The nine-year-old girl stared back at her, a frown just forming around her blue-grey eyes. Harriet didn’t find it easy looking at her niece; it was too much like looking in a mirror. They had the same pale complexion that tended to freckle across the bridge of the nose, the same cool, wide-set eyes and neat chin (the Swift Chin as it was called), and the same dark brown, almost black hair - the only difference being that Harriet’s was shoulder-length and loose today, and Carrie’s was plaited in a single rope that hung down her back to her waist. At nine years old, as if possessed of some kind of superior X-ray vision, Carrie had already perfected the art of being able to see right through a half-truth. Harriet knew she would have to play it straight with her niece; she was one smart cookie.
‘You always walk too fast,’ Carrie said. ‘It’s not fair to Joel. He can’t keep up; he’s only little.’
Joel, four years old, vulnerably sweet-natured and unbearably anxious, was as dark-eyed as his mother had been. Moreover he was the spitting image of Felicity, with the same mousy hair streaked through with sun-lightened gold. Sometimes, when Harriet’s heart was heavy with the rawness of grief, she couldn’t trust herself to look at him. ‘If he can’t keep up, then we’re going to have to stretch his legs,’ she said matter-of-factly.

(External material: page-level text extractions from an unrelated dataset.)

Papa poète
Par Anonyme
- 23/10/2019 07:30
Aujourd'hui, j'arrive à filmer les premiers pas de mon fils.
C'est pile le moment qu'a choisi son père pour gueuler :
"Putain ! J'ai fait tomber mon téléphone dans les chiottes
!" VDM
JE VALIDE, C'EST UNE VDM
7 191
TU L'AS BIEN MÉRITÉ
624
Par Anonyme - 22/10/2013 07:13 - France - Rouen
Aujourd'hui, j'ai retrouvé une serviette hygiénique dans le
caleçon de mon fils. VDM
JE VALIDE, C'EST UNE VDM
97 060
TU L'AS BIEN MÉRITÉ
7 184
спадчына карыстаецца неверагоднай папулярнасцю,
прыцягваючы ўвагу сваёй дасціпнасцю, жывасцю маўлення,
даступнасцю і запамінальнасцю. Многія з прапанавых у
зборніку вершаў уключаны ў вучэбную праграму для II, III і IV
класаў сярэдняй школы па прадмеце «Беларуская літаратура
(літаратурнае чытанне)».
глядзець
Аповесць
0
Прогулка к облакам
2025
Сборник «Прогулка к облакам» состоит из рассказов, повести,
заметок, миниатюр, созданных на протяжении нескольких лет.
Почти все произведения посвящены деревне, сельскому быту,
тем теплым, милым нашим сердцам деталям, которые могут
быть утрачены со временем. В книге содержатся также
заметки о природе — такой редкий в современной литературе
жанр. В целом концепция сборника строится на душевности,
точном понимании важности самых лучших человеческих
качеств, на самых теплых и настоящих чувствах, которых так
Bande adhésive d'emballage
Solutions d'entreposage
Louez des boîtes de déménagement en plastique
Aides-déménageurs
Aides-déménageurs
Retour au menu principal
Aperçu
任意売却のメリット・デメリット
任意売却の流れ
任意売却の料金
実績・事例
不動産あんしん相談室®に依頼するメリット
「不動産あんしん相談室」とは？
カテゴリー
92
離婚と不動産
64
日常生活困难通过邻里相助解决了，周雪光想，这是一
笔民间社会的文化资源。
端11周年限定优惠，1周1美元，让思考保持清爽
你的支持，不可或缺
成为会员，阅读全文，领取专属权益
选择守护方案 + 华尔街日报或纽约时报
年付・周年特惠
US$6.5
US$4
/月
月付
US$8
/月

The little boy bent his head and peered doubtfully at the crumpled material of his trousers, which were several inches too long. ‘Will I be as tall as Carrie then?’
Harriet eyed him thoughtfully. ‘Maybe.’ She straightened his hair - she must have forgotten to brush it before leaving the house. At what age did they start doing it for themselves? Taking his hand and moving on, trying not to react to the soft warmth of his fingers wrapped in hers, she said, ‘If you really want to be as tall as your sister you should eat more.’ She hoped her voice held the merest hint of a reprimand.

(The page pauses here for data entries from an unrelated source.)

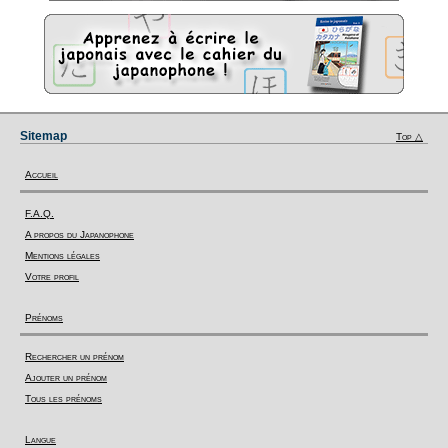
Sitemap
Top △
Accueil
F.A.Q.
A propos du Japanophone
Mentions légales
Votre profil
Prénoms
Rechercher un prénom
Ajouter un prénom
Tous les prénoms
Langue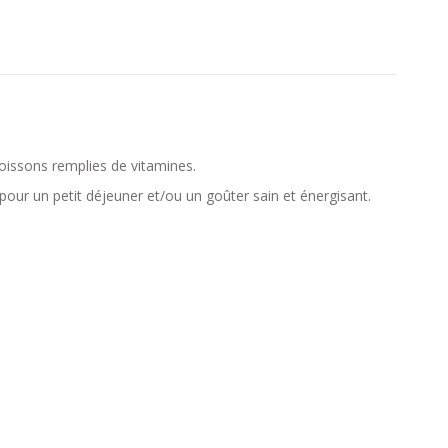
boissons remplies de vitamines.
our un petit déjeuner et/ou un goûter sain et énergisant.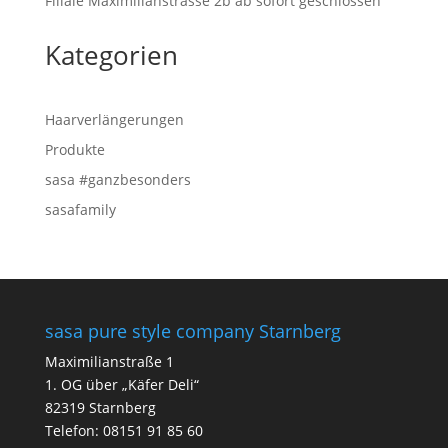
Filiale Maximilianstrasse 2b ab sofort geschlossen
Kategorien
Haarverlängerungen
Produkte
sasa #ganzbesonders
sasafamily
sasa pure style company Starnberg
Maximilianstraße 1
1. OG über „Käfer Deli“
82319 Starnberg
Telefon:
08151 91 85 60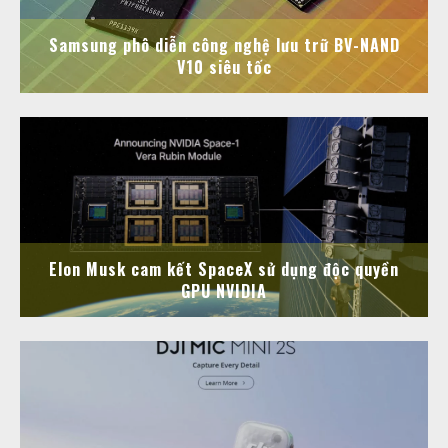
Samsung phô diễn công nghệ lưu trữ BV-NAND
V10 siêu tốc
Elon Musk cam kết SpaceX sử dụng độc quyền
GPU NVIDIA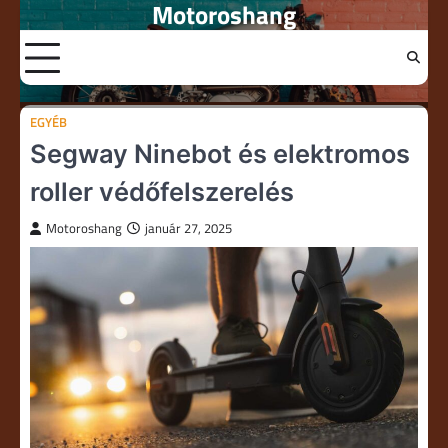
Motoroshang
Skip
to
content
EGYÉB
Segway Ninebot és elektromos
roller védőfelszerelés
Motoroshang
január 27, 2025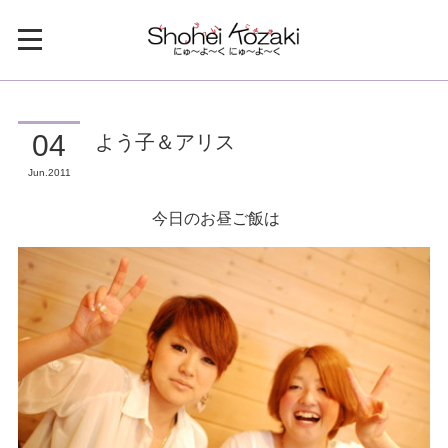
よう子＆アリス
04
Jun
2011
今日のお昼ご飯は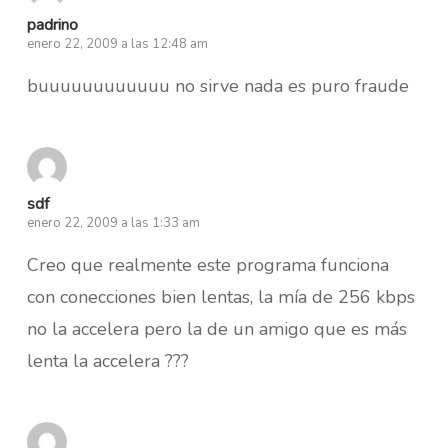
padrino
enero 22, 2009 a las 12:48 am
buuuuuuuuuuuu no sirve nada es puro fraude
sdf
enero 22, 2009 a las 1:33 am
Creo que realmente este programa funciona
con conecciones bien lentas, la mía de 256 kbps
no la accelera pero la de un amigo que es más
lenta la accelera ???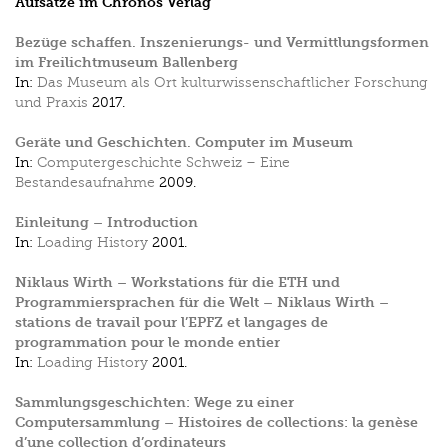
Aufsätze im Chronos Verlag
Bezüge schaffen. Inszenierungs- und Vermittlungsformen
im Freilichtmuseum Ballenberg
In:
Das Museum als Ort kulturwissenschaftlicher Forschung
und Praxis
2017.
Geräte und Geschichten. Computer im Museum
In:
Computergeschichte Schweiz – Eine
Bestandesaufnahme
2009.
Einleitung – Introduction
In:
Loading History
2001.
Niklaus Wirth – Workstations für die ETH und
Programmiersprachen für die Welt – Niklaus Wirth –
stations de travail pour l’EPFZ et langages de
programmation pour le monde entier
In:
Loading History
2001.
Sammlungsgeschichten: Wege zu einer
Computersammlung – Histoires de collections: la genèse
d’une collection d’ordinateurs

Since their parents’ death neither child had eaten properly and it was driving their grandmother to distraction. ‘They need to eat more,’ Eileen said after every meal, when yet again she was scraping their barely touched plates into the kitchen bin and the children had melted away to their bedrooms. ‘It’s not healthy for them to eat so little.’ Harriet didn’t argue with her. While Eileen was fussing over her grandchildren’s eating habits, it meant she wasn’t quizzing Harriet on hers. She could quite understand why her niece and nephew didn’t want to eat. If they felt anything like she did they’d be scared nothing would stay down.

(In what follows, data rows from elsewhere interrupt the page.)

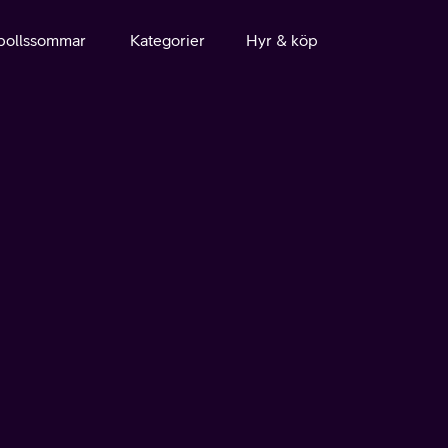
bollssommar
Kategorier
Hyr & köp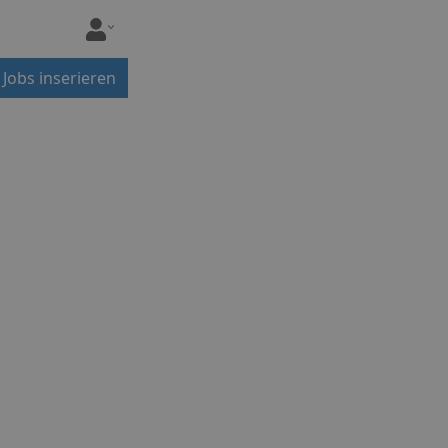
Jobs inserieren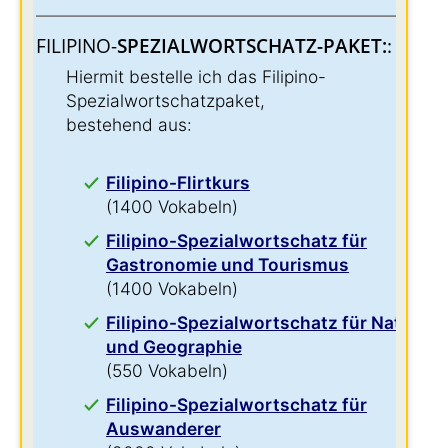
FILIPINO-
SPEZIALWORTSCHATZ-PAKET:
:
Hiermit bestelle ich das Filipino-
Spezialwortschatzpaket,
bestehend aus:
Filipino-Flirtkurs
(1400 Vokabeln)
Filipino-Spezialwortschatz für
Gastronomie und Tourismus
(1400 Vokabeln)
Filipino-Spezialwortschatz für Natur
und Geographie
(550 Vokabeln)
Filipino-Spezialwortschatz für
Auswanderer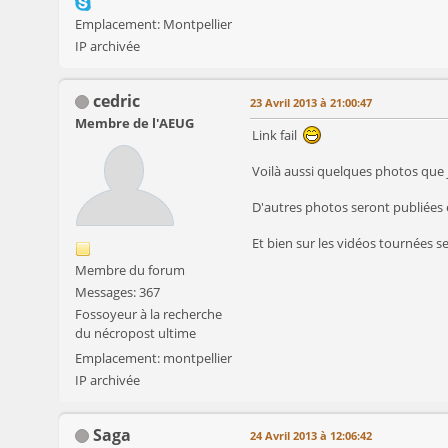
Emplacement: Montpellier
IP archivée
cedric
23 Avril 2013 à 21:00:47
Membre de l'AEUG
Link fail
Voilà aussi quelques photos que j
D'autres photos seront publiées 
Et bien sur les vidéos tournées 
Membre du forum
Messages: 367
Fossoyeur à la recherche
du nécropost ultime
Emplacement: montpellier
IP archivée
Saga
24 Avril 2013 à 12:06:42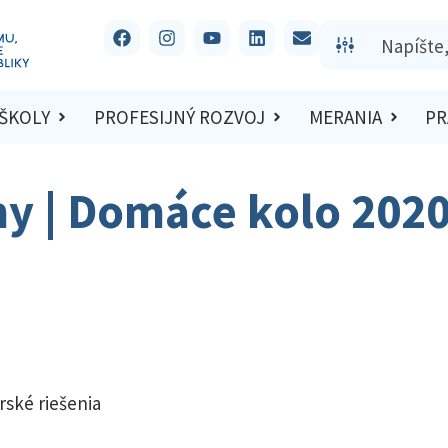
 ŠKOLY
PROFESIJNÝ ROZVOJ
MERANIA
PR
hy | Domáce kolo 202
rské riešenia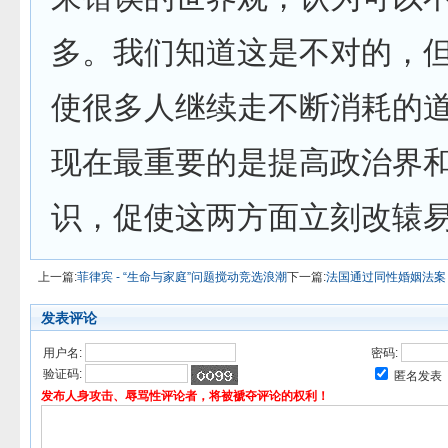
多。我们知道这是不对的，
使很多人继续走不断消耗的
现在最重要的是提高政治界
识，促使这两方面立刻改辕
上一篇:
菲律宾 - “生命与家庭”问题搅动竞选浪潮
下一篇:
法国通过同性婚姻法案
发表评论
用户名:
密码:
验证码:
匿名发表
发布人身攻击、辱骂性评论者，将被褫夺评论的权利！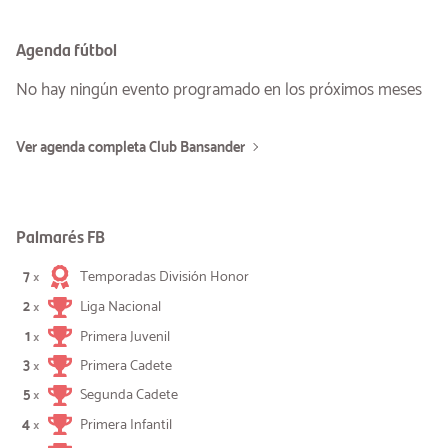
Agenda fútbol
No hay ningún evento programado en los próximos meses
Ver agenda completa Club Bansander
Palmarés FB
7
Temporadas División Honor
×
2
Liga Nacional
×
1
Primera Juvenil
×
3
Primera Cadete
×
5
Segunda Cadete
×
4
Primera Infantil
×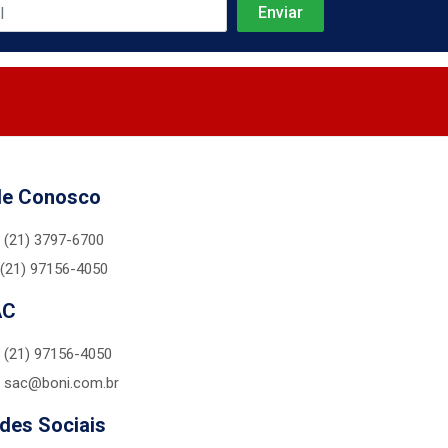
le Conosco
(21) 3797-6700
(21) 97156-4050
AC
(21) 97156-4050
sac@boni.com.br
des Sociais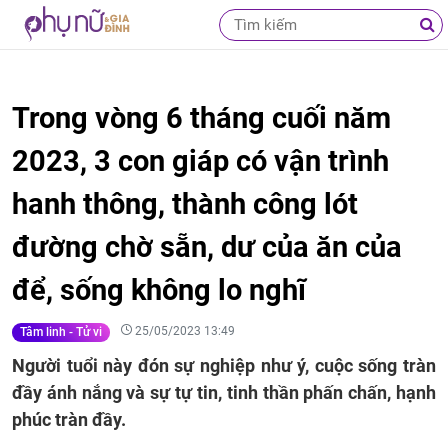
Trong vòng 6 tháng cuối năm
2023, 3 con giáp có vận trình
hanh thông, thành công lót
đường chờ sẵn, dư của ăn của
để, sống không lo nghĩ
25/05/2023 13:49
Tâm linh - Tử vi
Người tuổi này đón sự nghiệp như ý, cuộc sống tràn
đầy ánh nắng và sự tự tin, tinh thần phấn chấn, hạnh
phúc tràn đầy.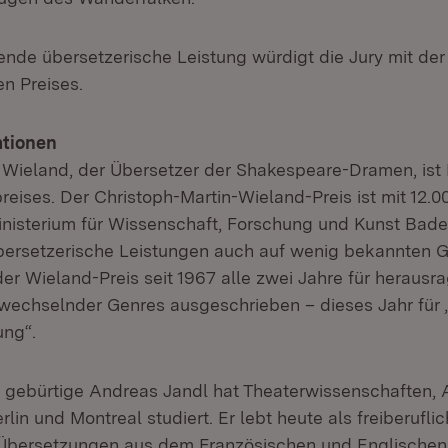
nde übersetzerische Leistung würdigt die Jury mit de
n Preises.
ationen
 Wieland, der Übersetzer der Shakespeare-Dramen, is
eises. Der Christoph-Martin-Wieland-Preis ist mit 12.00
inisterium für Wissenschaft, Forschung und Kunst Ba
übersetzerische Leistungen auch auf wenig bekannten 
der Wieland-Preis seit 1967 alle zwei Jahre für heraus
echselnder Genres ausgeschrieben – dieses Jahr für 
ung“.
n gebürtige Andreas Jandl hat Theaterwissenschaften, 
rlin und Montreal studiert. Er lebt heute als freiberufli
e Übersetzungen aus dem Französischen und Englischen i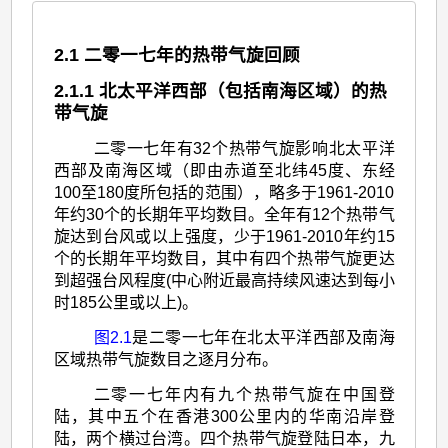
2.1 二零一七年的热带气旋回顾
2.1.1 北太平洋西部（包括南海区域）的热
带气旋
二零一七年有32个热带气旋影响北太平洋
西部及南海区域（即由赤道至北纬45度、东经
100至180度所包括的范围），略多于1961-2010
年约30个的长期年平均数目。全年有12个热带气
旋达到台风或以上强度，少于1961-2010年约15
个的长期年平均数目，其中有四个热带气旋更达
到超强台风程度(中心附近最高持续风速达到每小
时185公里或以上)。
图2.1
是二零一七年在北太平洋西部及南海
区域热带气旋数目之逐月分布。
二零一七年内有九个热带气旋在中国登
陆，其中五个在香港300公里内的华南沿岸登
陆，两个横过台湾。四个热带气旋登陆日本，九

Harriet doubted there was anyone less suited or more ill-equipped to take care of her sister’s children, but she’d loved Felicity and a promise was a promise. Even if that promise had been made in the sure knowledge that she would never have to keep it. After all, sisters didn’t die, did they? Especially not when they were only thirty-three. Tragedy happened to other families, not to ordinary people like the Swifts.
When her father had telephoned Harriet to break the awful news to her, his voice had been so choked with tears it was scarcely recognisable. Harriet had heard his words all too clearly, but a part of her had refused to take them in. She and Felicity had been talking on the phone earlier that week; Harriet had been trying to encourage her to come and stay in Oxford but Felicity had cried off, saying she was too busy sorting out the house she and Jeff had recently moved into in Newcastle.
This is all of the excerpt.